▶ **WHAT TO WORK ON**: Exactly the lines from the one containing "Khi bạn muốn" through the end of the data, and nothing more, should be retyped; pictures stay out.

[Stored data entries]
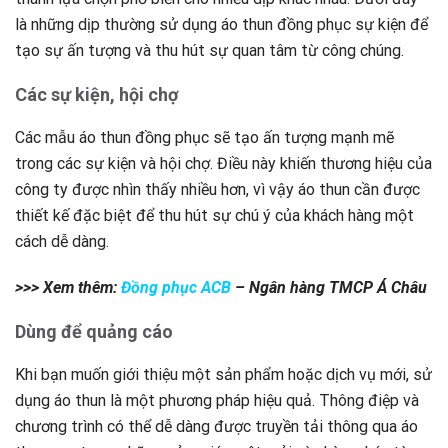
là những dịp thường sử dụng áo thun đồng phục sự kiện để
tạo sự ấn tượng và thu hút sự quan tâm từ công chúng.
Các sự kiện, hội chợ
Các mẫu áo thun đồng phục sẽ tạo ấn tượng mạnh mẽ
trong các sự kiện và hội chợ. Điều này khiến thương hiệu của
công ty được nhìn thấy nhiều hơn, vì vậy áo thun cần được
thiết kế đặc biệt để thu hút sự chú ý của khách hàng một
cách dễ dàng.
>>> Xem thêm:
Đồng phục ACB
– Ngân hàng TMCP Á Châu
Dùng để quảng cáo
Khi bạn muốn giới thiệu một sản phẩm hoặc dịch vụ mới, sử
dụng áo thun là một phương pháp hiệu quả. Thông điệp và
chương trình có thể dễ dàng được truyền tải thông qua áo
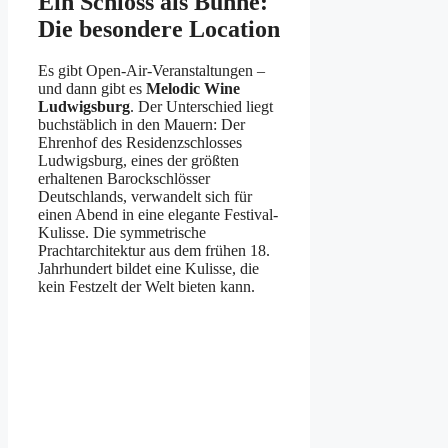
Ein Schloss als Bühne:
Die besondere Location
Es gibt Open-Air-Veranstaltungen –
und dann gibt es
Melodic Wine
Ludwigsburg
. Der Unterschied liegt
buchstäblich in den Mauern: Der
Ehrenhof des Residenzschlosses
Ludwigsburg, eines der größten
erhaltenen Barockschlösser
Deutschlands, verwandelt sich für
einen Abend in eine elegante Festival-
Kulisse. Die symmetrische
Prachtarchitektur aus dem frühen 18.
Jahrhundert bildet eine Kulisse, die
kein Festzelt der Welt bieten kann.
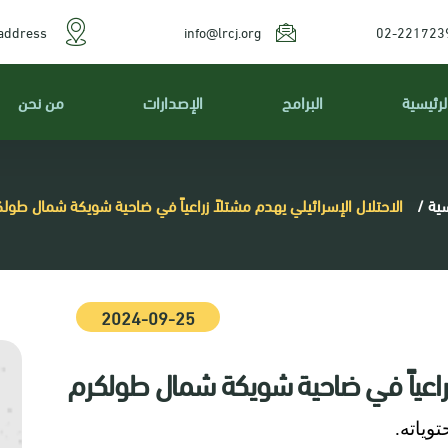
address
info@lrcj.org
02-221723
لرئيسية
البرامج
الإصدارات
من نحن
سية
/
الاحتلال الإسرائيلي يهدم مشتلاً زراعياً في ضاحية شويكة شمال طولك
2024-09-25
 زراعياً في ضاحية شويكة شمال طولكرم
ياته.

▶ **SOLUTION FOR THIS TASK**:
Khi bạn muốn giới thiệu một sản phẩm hoặc dịch vụ mới, sử
dụng áo thun là một phương pháp hiệu quả. Thông điệp và
chương trình có thể dễ dàng được truyền tải thông qua áo
Ein Schloss als Bühne:
Die besondere Location
Es gibt Open-Air-Veranstaltungen –
und dann gibt es
Melodic Wine
Ludwigsburg
. Der Unterschied liegt
buchstäblich in den Mauern: Der
Ehrenhof des Residenzschlosses
Ludwigsburg, eines der größten
erhaltenen Barockschlösser
Deutschlands, verwandelt sich für
einen Abend in eine elegante Festival-
Kulisse. Die symmetrische
Prachtarchitektur aus dem frühen 18.
Jahrhundert bildet eine Kulisse, die
kein Festzelt der Welt bieten kann.
address
info@lrcj.org
02-221723
لرئيسية
البرامج
الإصدارات
من نحن
سية
/
الاحتلال الإسرائيلي يهدم مشتلاً زراعياً في ضاحية شويكة شمال طولك
2024-09-25
 زراعياً في ضاحية شويكة شمال طولكرم
ياته.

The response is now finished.